I’m not dieting,  but I’m losing weight. Yes, you heard me right. In fact, most people who lose weight and keep it off don’t diet. What I am doing is changing my diet. It’s a subtle difference in wording with a substantive difference in meaning. When you diet, you’re making a commitment no longer than crossing a specific goalpost. When you change your diet, you’re committing to change your behavior on a on-going basis. That kind of long-term change is vital to well-being.

I had to start count calories, at least at first. I had to understand both how much I was eating and how much I should be eating.
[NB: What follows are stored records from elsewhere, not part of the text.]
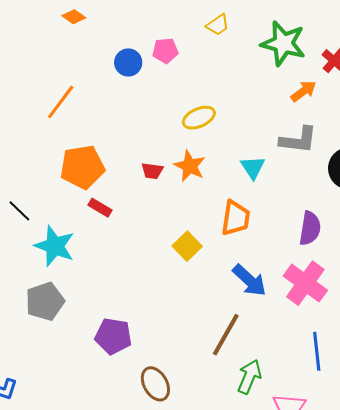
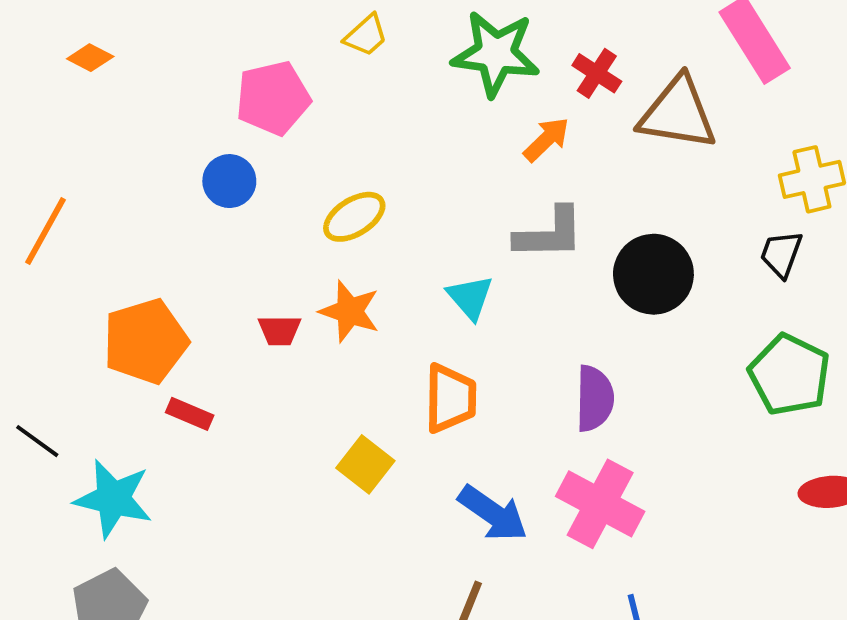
pink pentagon: (165, 51) -> (273, 98), size x1.5
blue circle: (128, 62) -> (229, 181), moved
orange line: (61, 102) -> (45, 231), moved

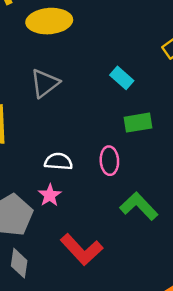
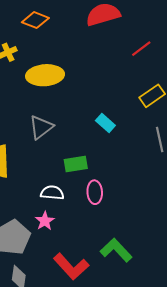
green rectangle: (138, 123) -> (76, 164), moved
green L-shape: (139, 206) -> (116, 250), moved

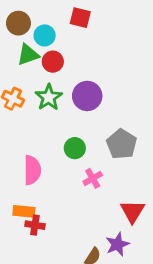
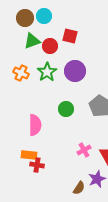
red square: (80, 18) -> (70, 36), moved
cyan circle: (45, 35) -> (44, 16), moved
pink cross: (93, 178) -> (84, 150), moved

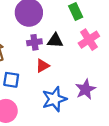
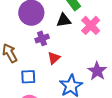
black triangle: (55, 40) -> (64, 20), moved

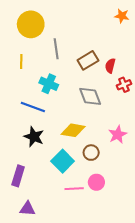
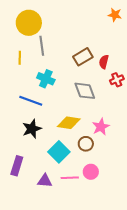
gray line: (56, 49) -> (42, 46), moved
pink star: (118, 135) -> (101, 127), moved
black star: (34, 137) -> (32, 129), turned 30
purple triangle: (28, 209) -> (45, 181), moved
I can’t do that without keeping tabs on what I’m eating. After a while, I found that I got full much easier than I used to and learned what is a reasonable portion size. I stopped looking for best diet pills here and there,  I also stopped drinking most calories.

Once you look at something as a calorie sinkhole, you’ll start changing your choices long-term. If I’m feeling snacky, I’ll grab an orange. I keep prepped vegetables in the fridge for quick salads and omelettes. If I know I’m going to be eating out later that day, I eat lighter meals and take home leftovers instead of clearing the plate.
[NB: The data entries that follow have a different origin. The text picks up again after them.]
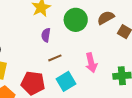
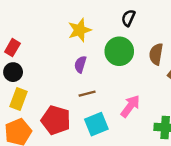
brown semicircle: (106, 18) -> (156, 54), turned -60
pink arrow: (91, 63) -> (130, 106), turned -138

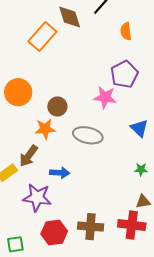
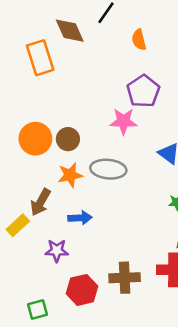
orange rectangle: (42, 37) -> (40, 58), turned -52
orange circle: (18, 92) -> (35, 139), moved
orange star: (45, 129) -> (70, 175), moved
purple star: (37, 197) -> (57, 251), size x0.7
It’s a lot of work to keep on top of it, but I had more than a few positive long-term changes from it:

  • I get fuller faster and stay fuller longer.
  • I recognize what a reasonable portion is.
  • I know what foods are filling but not loaded with calories.

I’m taking the view that this needs to be a long-term change for me, not something that I complete. I’ve set a goal to get to 210 (which is on-track for March-ish right now), but maybe I’ll go further than that once I get there, but one thing at a time, right? ) . Whatever happens, it’s a goal for a new maximum weight. The changes I make now have to reflect that.